2

I have a matrix and I need to find a pattern inside this matrix. Matrix is:

```
1 0 0 1 1 1 0 0 0 1
0 0 0 1 1 0 1 0 0 1
0 1 1 1 0 0 0 1 0 1
1 0 1 0 0 1 1 0 1 0
1 1 1 0 0 0 1 1 0 1
0 1 0 0 1 1 0 1 0 1
1 1 1 0 0 0 1 0 0 1
1 0 0 1 0 1 1 1 0 1
```

Rules:

- We choose one number from every row.
- The next choosen number from second row must be an opposite of the precedent.
- Positions of the numbers choosed by the 1 and 2 rules, must be a precise pattern.

So the question would be:

Find the best pattern that respect the 3 rules. Example from the matrix shown:

- Choosed a number: 0(2) //what is in "()" represents the position of the value..position start from 1 to 10 on rows.
- 1(4)
- For the positions 2 and 4 to be a pattern must support rules 1 and 2 for the rest of the matrix.
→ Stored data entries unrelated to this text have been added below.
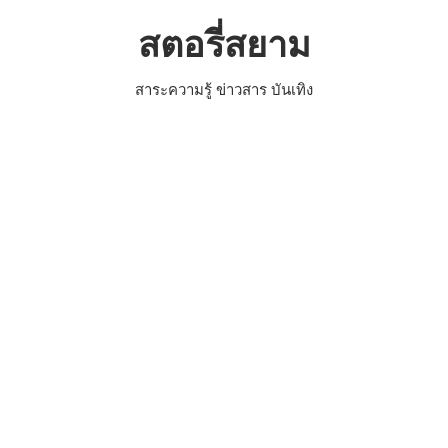
Skip
สตอรี่สยาม
to
content
สาระความรู้ ข่าวสาร บันเทิง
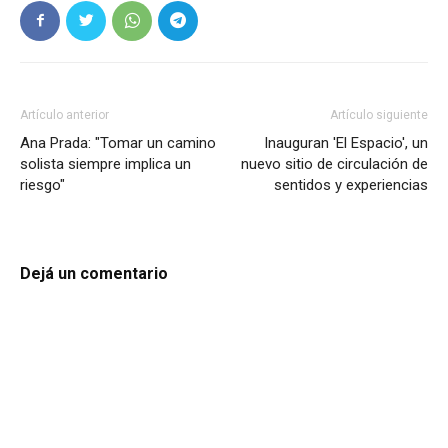
Artículo anterior
Artículo siguiente
Ana Prada: "Tomar un camino
Inauguran 'El Espacio', un
solista siempre implica un
nuevo sitio de circulación de
riesgo"
sentidos y experiencias
Dejá un comentario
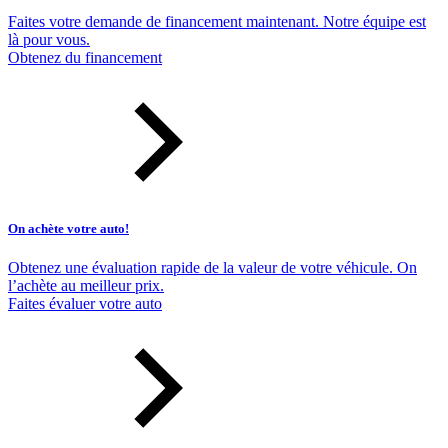
Faites votre demande de financement maintenant. Notre équipe est
là pour vous.
Obtenez du financement
On achète votre auto!
Obtenez une évaluation rapide de la valeur de votre véhicule. On
l’achète au meilleur prix.
Faites évaluer votre auto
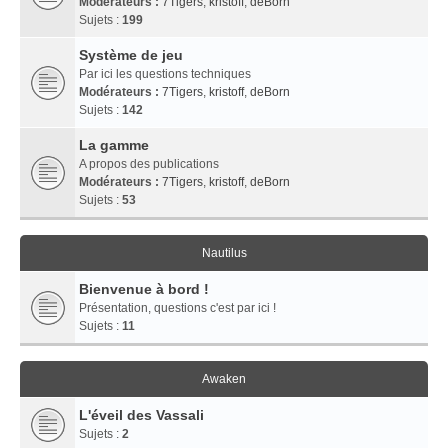
Modérateurs :
7Tigers
,
kristoff
,
deBorn
Sujets :
199
Système de jeu
Par ici les questions techniques
Modérateurs :
7Tigers
,
kristoff
,
deBorn
Sujets :
142
La gamme
A propos des publications
Modérateurs :
7Tigers
,
kristoff
,
deBorn
Sujets :
53
Nautilus
Bienvenue à bord !
Présentation, questions c'est par ici !
Sujets :
11
Awaken
L'éveil des Vassali
Sujets :
2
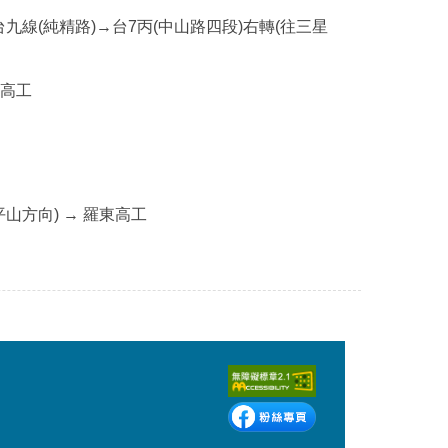
九線(純精路)→台7丙(中山路四段)右轉(往三星
東高工
山方向) → 羅東高工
So we go further on the 3rd row and we check 2nd position:1. We go 4th row, we check 4th position:0. Seems to respect the rules. There are opposite numbers on 2nd and 4th position, so we continue: 5th row, 2nd position:, and so on, but you will see on 7th row 2nd position:1 and 8th row 4th position:1; so the pattern of positions 2-4 is not good.

How could I make an algorithm based on these rules?

You already 'made' the algorithm. I don't understand why you don't just code up your list of instructions in your favourite programming language and get on with it. If you get stuck, or if you think your algorithm is sub-optimal (in some sense) post again with your code and we'll provide some help - High Performance Mark 2012-04-04 07:50

1

Maybe this will help (motivated by the comment to your question). This is a C++ sort of answer. This answer assumes 0 is always the number you pick, but you can easily edit this to allow 1 to be first.

```
int firstPos, secondPos;
for(int i = 0; i < 10; ++i)
if(matrix[0][i] == 0)
firstPos = i;
for(int i = 0; i < 10; ++i)
if(matrix[0][i] == 1)
secondPos= i;
bool success = true;
for(int i = 0; i < 10/2; ++i)
if(matrix[2*i][firstPos] == matrix[2*i][secondPos])
success == false;
if(success)
cout << "success" << endl;
else
cout << "failure" << endl;
```

0

I would define a pattern by index of the first item (F) and index of the second item (S). I'll also assume that indices begin with 0 (instead of 1 as in your example). Both F and S can take a value between 0 and 9. Solution is simple. Have a double nested loop that runs F and S from 0 to 9, and in third innermost loop just verify that current F and S form a pattern.